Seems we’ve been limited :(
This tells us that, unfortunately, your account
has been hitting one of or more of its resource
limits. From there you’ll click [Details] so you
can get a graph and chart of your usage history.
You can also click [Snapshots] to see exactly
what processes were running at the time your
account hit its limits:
* * *
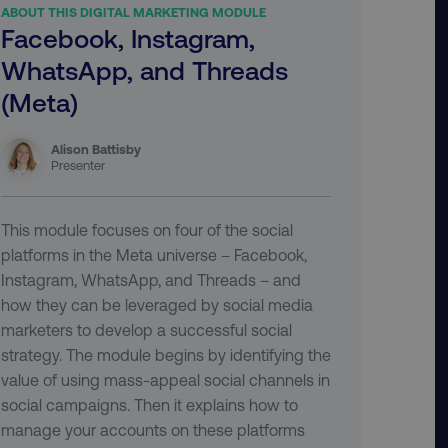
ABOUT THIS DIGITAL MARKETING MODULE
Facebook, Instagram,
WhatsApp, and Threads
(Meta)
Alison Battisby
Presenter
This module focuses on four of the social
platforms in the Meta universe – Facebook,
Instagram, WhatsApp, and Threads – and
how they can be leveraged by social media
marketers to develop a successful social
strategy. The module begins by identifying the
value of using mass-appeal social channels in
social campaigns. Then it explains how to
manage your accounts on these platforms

*Your assignment*. Write down exactly the span of lines above from the one containing "Seems we’ve been" to the one containing "account hit its", both ends included.

*Exercise result*.
Seems we’ve been limited :(
This tells us that, unfortunately, your account
has been hitting one of or more of its resource
limits. From there you’ll click [Details] so you
can get a graph and chart of your usage history.
You can also click [Snapshots] to see exactly
what processes were running at the time your
account hit its limits:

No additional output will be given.